## Exercise prompt
The result should be the listing below, restated exactly, with its pictures left out.
----
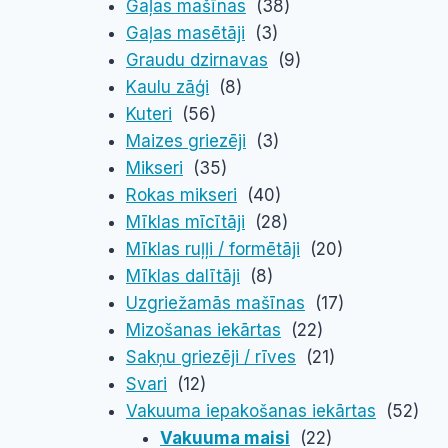
Gaļas mašīnas
(38)
Gaļas masētāji
(3)
Graudu dzirnavas
(9)
Kaulu zāģi
(8)
Kuteri
(56)
Maizes griezēji
(3)
Mikseri
(35)
Rokas mikseri
(40)
Mīklas mīcītāji
(28)
Mīklas ruļļi / formētāji
(20)
Mīklas dalītāji
(8)
Uzgriežamās mašīnas
(17)
Mizošanas iekārtas
(22)
Sakņu griezēji / rīves
(21)
Svari
(12)
Vakuuma iepakošanas iekārtas
(52)
Vakuuma maisi
(22)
----
## Exercise response
Gaļas mašīnas
(38)
Gaļas masētāji
(3)
Graudu dzirnavas
(9)
Kaulu zāģi
(8)
Kuteri
(56)
Maizes griezēji
(3)
Mikseri
(35)
Rokas mikseri
(40)
Mīklas mīcītāji
(28)
Mīklas ruļļi / formētāji
(20)
Mīklas dalītāji
(8)
Uzgriežamās mašīnas
(17)
Mizošanas iekārtas
(22)
Sakņu griezēji / rīves
(21)
Svari
(12)
Vakuuma iepakošanas iekārtas
(52)
Vakuuma maisi
(22)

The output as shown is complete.